Even the Best Strategies Can Break Down During Execution

- A common culprit is the decision backlog—initiatives are approved but left unfunded or delayed indefinitely, causing momentum to stall.
- Conflicting scorecards can also undermine progress, as teams chase metrics that don’t align across departments, leading to confusion and misaligned priorities.
- Then there are the people signals—a drop in engagement, rising frustration, and the onset of change fatigue, all of which quietly erode the organization’s ability to execute.
It’s no surprise that 70% of large transformations miss their targets—most often because timelines stretch and resources fragment.
A Quick Capacity Check
A quick way to assess your team’s capacity is to step back and map out what’s already in motion:
- List every initiative slated for the next 12 months
- Score each one with a rough estimate of effort or lead time
- Sequence initiatives by value × feasibility, and pause low-impact work
- Run in two-week rhythms so plans move quickly from concept to execution
Walmart used a similar approach when piloting its InHome delivery service in three cities. After validating labor and routing capacity, they scaled nationwide in under six months—boosting route density and improving efficiency along the way.

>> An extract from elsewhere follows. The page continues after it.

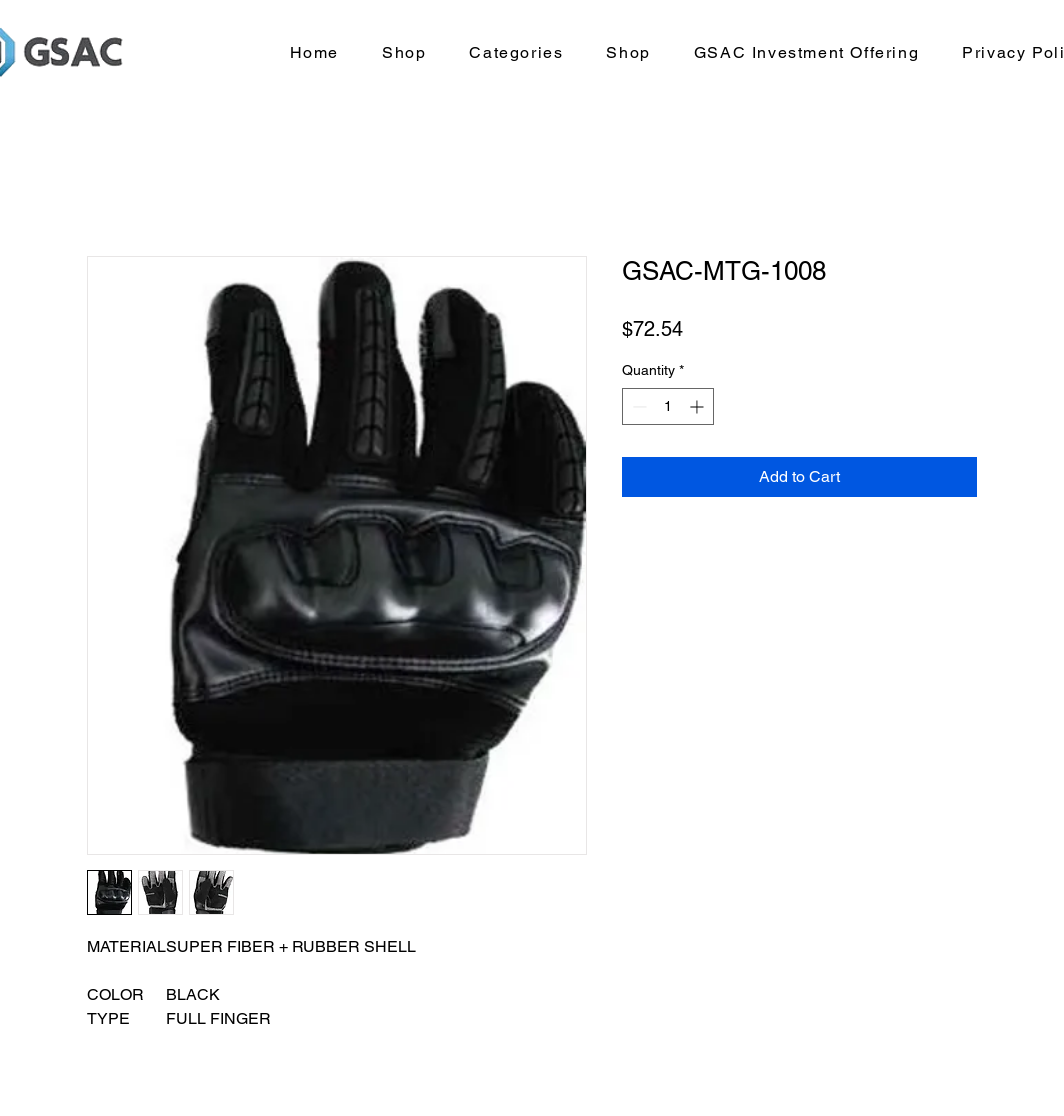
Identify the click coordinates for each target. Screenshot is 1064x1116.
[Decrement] (637, 406)
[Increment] (698, 406)
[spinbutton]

Speed Now Carries a Premium
Under Armour’s promise to cut its style count by 25 percent signaled sharper focus; analysts pressed for timing and milestones, and shares rallied once the roadmap was clear. Companies reporting integrations ahead of schedule increasingly earn an execution premium, while firms citing overload face tougher questions on guidance.
A simple Path from Idea to Value

Ideas are everywhere—but value goes to the teams that manage capacity, stay focused, and move fast.
More leaders are now asking, “Can we absorb this?” before “Is it a good idea?” The shift from strategy to execution is real—so how are you testing your team’s capacity and speed today?